The literal translation of Akaneiro: Demon Hunters is “The Red Tone.” This brings to mind the crisp sound of a body crashing into a heap of dry leaves, accompanied by a generous fountain of entrails. It is an appropriate name for an action-RPG that riffs on both Little Red Riding Hood and Japanese mythology, and the install screen certainly delivers on the promise of this mash-up. The art is reminiscent of wood block prints and late-80s anime, when it still had a visible Western influence. As I waited for the game to load, my adrenaline began to pump; I was ready for a fairy tale bloodbath.

Then the game started, and I moved the mouse. The cursor waited a moment before responding; it had a dragged, floaty feel to it. For an ostensible Diablo clone, a laggy mouse makes a bad first impression.

Things went downhill from there.

The levels were little more than alleys full of wolves. I would wade through, destroying everything with a gauntlet of mouse-clicks, using abilities more out of a sense of curiosity than utility. Eventually, I’d get to the exit. There was no need for exploration, because the levels were so straightforward. There was no thrill of the hunt, because the wolves were everywhere and they were so dumb that I could just click my way through them. It was more like weeding than questing.

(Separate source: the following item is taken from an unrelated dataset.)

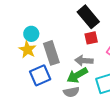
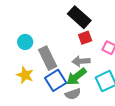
yellow star: (27, 50) -> (25, 75), moved
blue square: (40, 75) -> (56, 80), moved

  I found myself clicking on an item—on its exact pixel!—a dozen or so times without picking it up.

Combat and exploration are the twin hallmarks of the action RPG, but in Akaneiro you’re fighting against papier-mâché, not the bulk and flesh battles of greater games. Without limber, sprightly input, there’s no connection to the demon hunter’s movement. I found myself clicking on an item—on its exact pixel!—a dozen or so times without picking it up. Elsewhere I’d click maniacally next to a wolf, trying to dodge around a pack and line up a rail attack, only to target a lone wolf instead, and fire the spell in the entirely wrong direction.

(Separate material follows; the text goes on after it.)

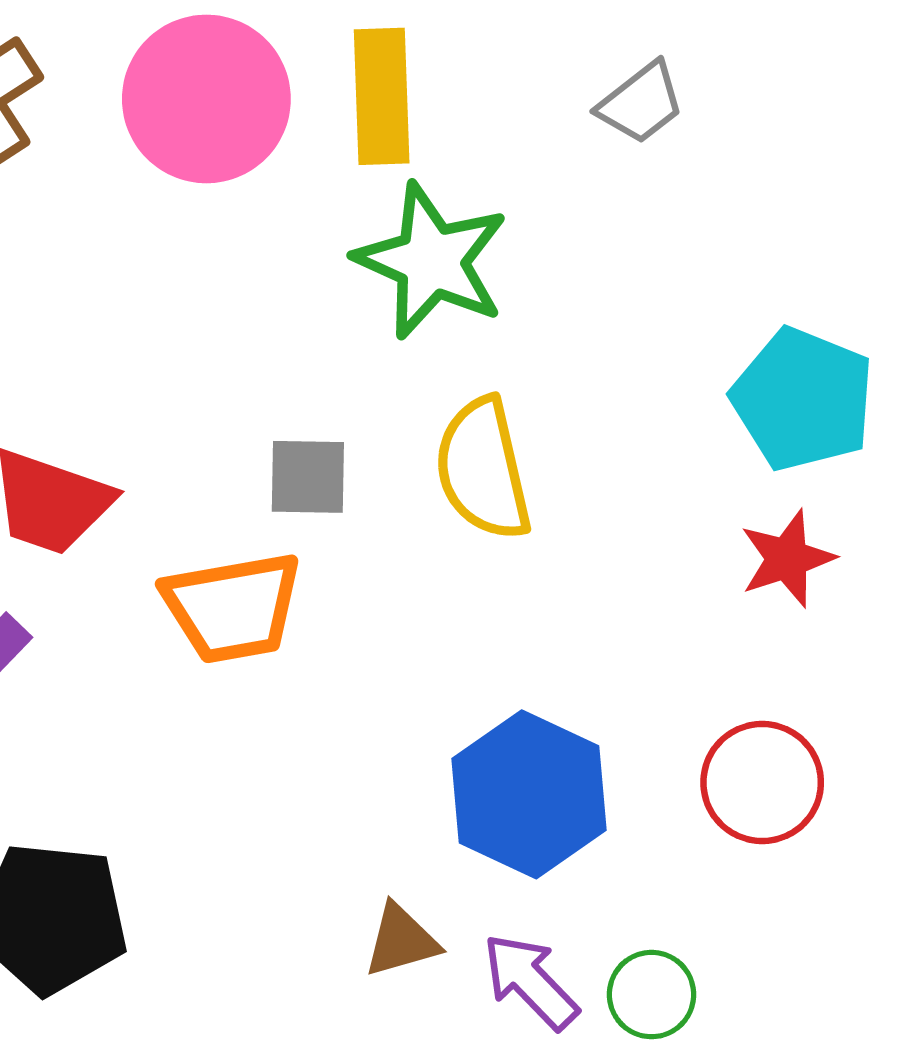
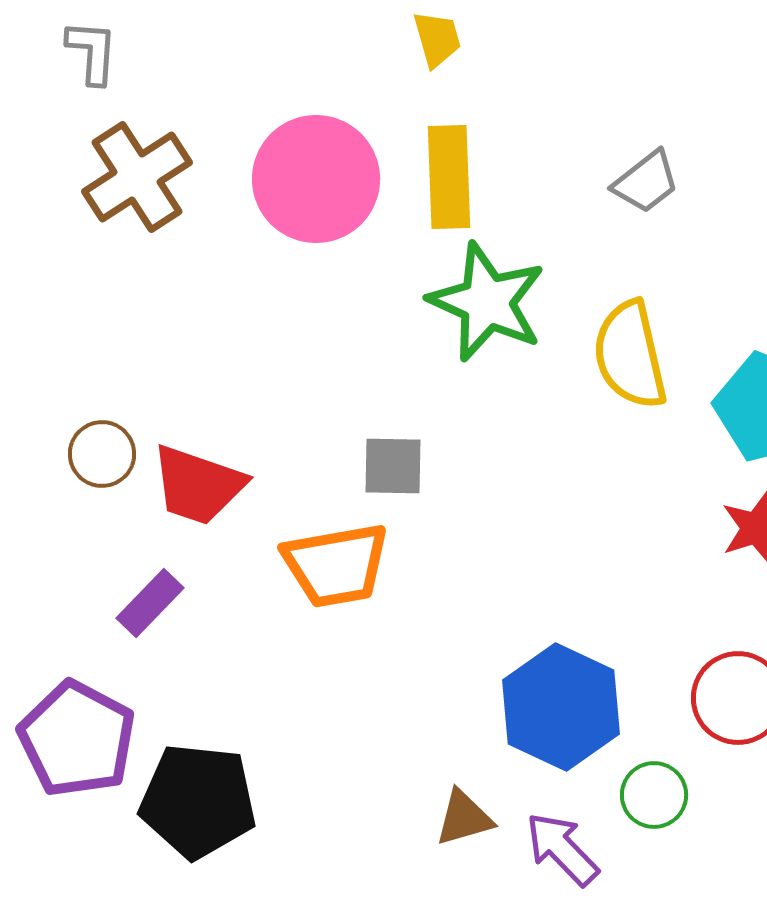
yellow semicircle: (483, 469) -> (630, 355), moved
green circle: (652, 995) -> (654, 795), moved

But here’s the rub: for all this mechanical unreliability, I soared through these levels just fine. At the end of the level I was rewarded with a shining high score despite the utter ineptitude of my on-screen avatar.

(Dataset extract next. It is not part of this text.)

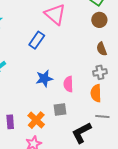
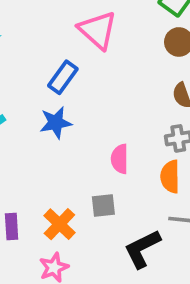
blue star: (44, 78) -> (56, 123), moved

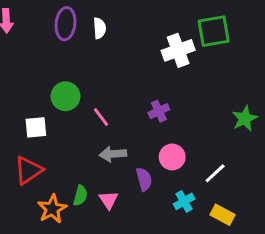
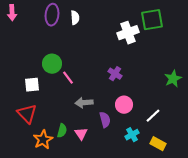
purple cross: (159, 111) -> (115, 74), turned -32
pink line: (101, 117) -> (68, 78), moved
red triangle: (28, 170) -> (27, 114), turned -40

  It is here that Akaneiro veers from inept to outright nefarious.

The game, in other words, is easy, so much so that playing terribly still results in success. This begins in the tutorial and continues as the difficulty ostensibly arced upward. One just sits there, clicking, eyes glazing over.

I headed back to the menu to raise the difficulty, but it is here that Akaneiro veers from inept to outright nefarious. There are more difficult versions of each level, but they have to be unlocked sequentially. I would have to trudge through that same wolf garden four times to get a challenge. What’s worse, every time you finish a level it “locks” for an ever-increasing amount of time, forcing you to go slog through another cakewalk before getting a chance (maybe) to re-play something challenging. By the time the difficulty would be interesting, you would’ve already seen the entire level so many times that it’d still be boring. It’s a grind from start to finish.

This is supposed to be an adventure! I want to get lost, for the sense of accomplishment when I find a path through the fog of war. I want to fear for my character’s life, truly, so that victory tastes all the sweeter. Instead, Akaneiro puts me on repeat, recycling the same landscape, wading through the same predictable enemies, waiting for a “good part” that never comes.

Structure matters in any story, but especially in an adventure. When Peter Jackson decided to stretch The Hobbit to three movies, he muddied the narrative water. Extra characters and sub-plots and backstory and exposition turned a focused journey into a sprawling bore. Akaneiro, too, forgets what an adventure is supposed to be. By not paying attention to the formal elements of the action RPG, a promising premise is crushed. Without the basic components that drive the genre, this “adventure” just isn’t. It’s a snooze.